03 June 2004

A follow-up for the Perfesser:

Virtually all multibook contracts—regardless of their nature, and even including fiction!—include "completion by another author" clauses. From the publisher's perspective, this is to guard against precisely what happened to Manchester's multivolume biography of Churchill: partial publication of early volumes, followed by noncompletion of later volumes. From the author's perspective, it essentially allows publishers to give their children plastic surgery so extensive that they end up a different species. (No matter how professional the writer, every book is in some sense the writer's offspring.)

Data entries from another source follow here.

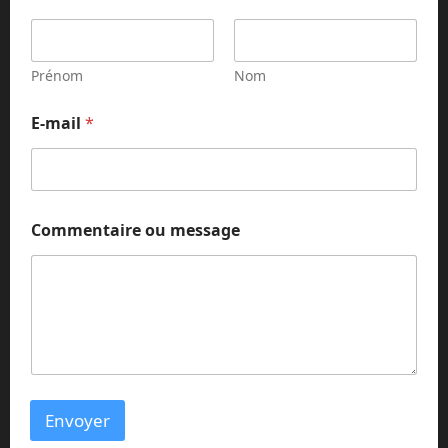
Prénom
Nom
E-mail
*
m
Commentaire ou message
e
s
s
a
g
e
m
e
s
s
Envoyer
a
g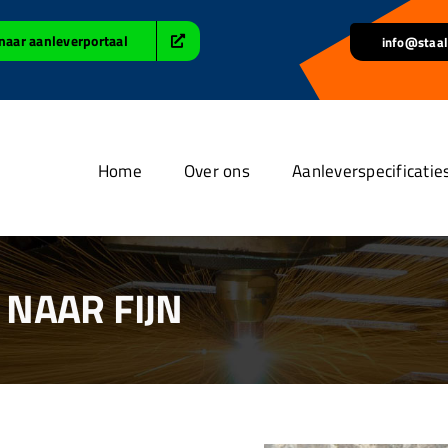
naar aanleverportaal
info@staal
Home
Over ons
Aanleverspecificatie
NAAR FIJN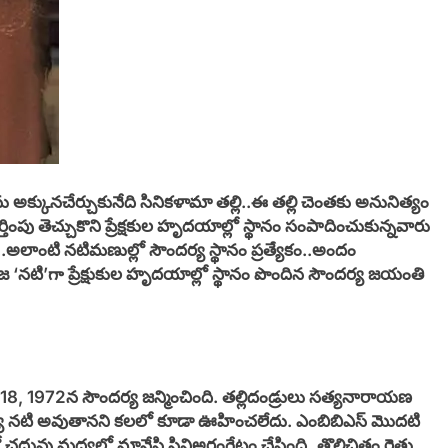
క్కునచేర్చుకునేది సినికళామా తల్లి..ఈ తల్లి చెంతకు అనునిత్యం
ు తెచ్చుకొని ప్రేక్షకుల హృదయాల్లో స్థానం సంపాదించుకున్నవారు
లాంటి నటిమణుల్లో సౌందర్య స్థానం ప్రత్యేకం..అందం
‘నటి’గా ప్రేక్షుకుల హృదయాల్లో స్థానం పొందిన సౌందర్య జయంతి
లై 18, 1972న సౌందర్య జన్మించింది. తల్లిదండ్రులు
సత్యనారాయణ
ర్య నటి అవుతానని కలలో కూడా ఊహించలేదు. ఎంబిబిఎస్ మొదటి
ు మధ్యలో మానేసి సినిఅరంగ్రేటం చేసింది..తొలిచిత్రం రైతు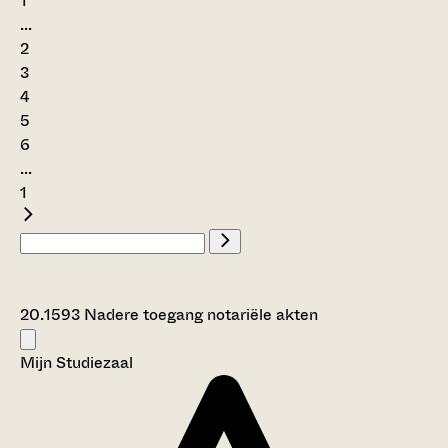
1
...
2
3
4
5
6
...
1
20.1593 Nadere toegang notariële akten
Mijn Studiezaal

As a rule, these clauses are non-negotiable. The best case for the author is restricting noncompletion to literal noncompletion (that is, the manuscript is not turned in within five years of the due date); but only a handful of authors have the kind of clout necessary for such a change. However, what is essential is to make sure that only the publisher's editorial judgment may be used to determine whether the manuscript is "satisfactory"—or you'll end up in court, with no good solution for anyone. Unfortunately, it is becoming more and more common for publishers to struggle to find an editorial justification for rejecting or modifying a manuscript because the publisher discovers that it may have made a "bad bargain." (Yes, I have several matters running behind the scenes right now with exactly this problem.) When the publisher's general discretion is an acceptable reasons, one must turn to Chodos and expensive litigation. It's actually simpler and cheaper for everyone to leave all of the discretion to the editors, and not allow the S&M folks to stick their noses in—especially when, as in Chodos and perhaps most similar disputes, the editor who acquired the book is out of the picture at the publisher.

All of which is a roundabout way of saying "It depends (but probably so)."